PROVIDED DATA.
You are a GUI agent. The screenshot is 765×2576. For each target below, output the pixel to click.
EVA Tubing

==

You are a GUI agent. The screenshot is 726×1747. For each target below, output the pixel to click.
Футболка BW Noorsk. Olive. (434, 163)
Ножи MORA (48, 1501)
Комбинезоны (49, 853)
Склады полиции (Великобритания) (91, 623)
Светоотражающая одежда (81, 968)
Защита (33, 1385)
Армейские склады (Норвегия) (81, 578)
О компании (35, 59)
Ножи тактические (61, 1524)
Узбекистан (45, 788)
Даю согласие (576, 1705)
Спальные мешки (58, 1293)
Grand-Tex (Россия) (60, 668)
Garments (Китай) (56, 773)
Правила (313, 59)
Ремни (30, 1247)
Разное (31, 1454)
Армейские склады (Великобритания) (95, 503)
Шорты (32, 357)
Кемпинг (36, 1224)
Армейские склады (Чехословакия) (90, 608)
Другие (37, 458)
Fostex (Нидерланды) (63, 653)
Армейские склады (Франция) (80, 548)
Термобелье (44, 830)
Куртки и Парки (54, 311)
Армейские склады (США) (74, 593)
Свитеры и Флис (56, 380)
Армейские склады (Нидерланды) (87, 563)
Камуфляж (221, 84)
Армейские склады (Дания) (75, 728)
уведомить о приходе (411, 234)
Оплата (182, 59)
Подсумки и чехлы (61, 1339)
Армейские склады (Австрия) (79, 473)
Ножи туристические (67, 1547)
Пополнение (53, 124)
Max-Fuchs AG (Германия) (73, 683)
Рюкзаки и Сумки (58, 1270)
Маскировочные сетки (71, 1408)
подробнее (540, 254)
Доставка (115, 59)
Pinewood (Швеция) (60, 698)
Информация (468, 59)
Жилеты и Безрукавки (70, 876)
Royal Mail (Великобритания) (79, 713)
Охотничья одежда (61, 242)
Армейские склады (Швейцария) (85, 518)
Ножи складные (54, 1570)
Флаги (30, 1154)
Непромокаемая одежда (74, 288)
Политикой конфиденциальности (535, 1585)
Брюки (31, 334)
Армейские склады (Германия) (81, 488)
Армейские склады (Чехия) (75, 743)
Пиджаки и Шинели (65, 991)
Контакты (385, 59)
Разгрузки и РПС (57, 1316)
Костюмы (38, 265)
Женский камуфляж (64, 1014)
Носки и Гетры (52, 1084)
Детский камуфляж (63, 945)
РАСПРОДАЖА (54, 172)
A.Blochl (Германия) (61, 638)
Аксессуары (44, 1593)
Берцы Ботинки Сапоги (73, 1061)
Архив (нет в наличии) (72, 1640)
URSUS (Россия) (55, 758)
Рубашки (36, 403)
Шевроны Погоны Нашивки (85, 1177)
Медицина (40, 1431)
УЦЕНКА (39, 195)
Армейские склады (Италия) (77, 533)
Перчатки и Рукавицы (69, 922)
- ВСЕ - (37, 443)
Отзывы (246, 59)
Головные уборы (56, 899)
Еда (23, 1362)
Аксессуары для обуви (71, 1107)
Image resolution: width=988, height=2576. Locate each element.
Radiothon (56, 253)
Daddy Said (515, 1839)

PROBLEM DETAILS. Would you copy every line of the entries in which "below" appears?

ANSWER SPACE.
You are a GUI agent. The screenshot is 765×2576. For each target below, output the pixel to click.
You are a GUI agent. The screenshot is 726×1747. For each target below, output the pixel to click.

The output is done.